Data provided:
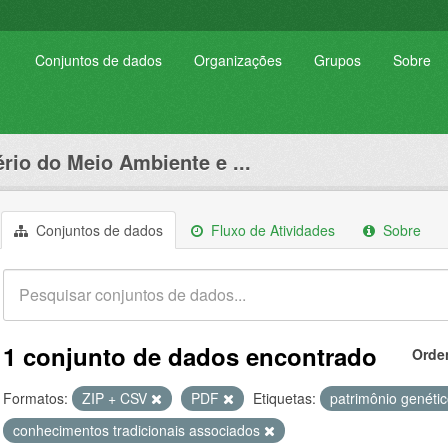
Conjuntos de dados
Organizações
Grupos
Sobre
ério do Meio Ambiente e ...
Conjuntos de dados
Fluxo de Atividades
Sobre
1 conjunto de dados encontrado
Orde
Formatos:
ZIP + CSV
PDF
Etiquetas:
patrimônio genéti
conhecimentos tradicionais associados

What to produce: Once the line with "patrimônio genéti" is found, write out that line and every one after it through the last line of the records, exactly and with nothing else.

Written response:
patrimônio genéti
conhecimentos tradicionais associados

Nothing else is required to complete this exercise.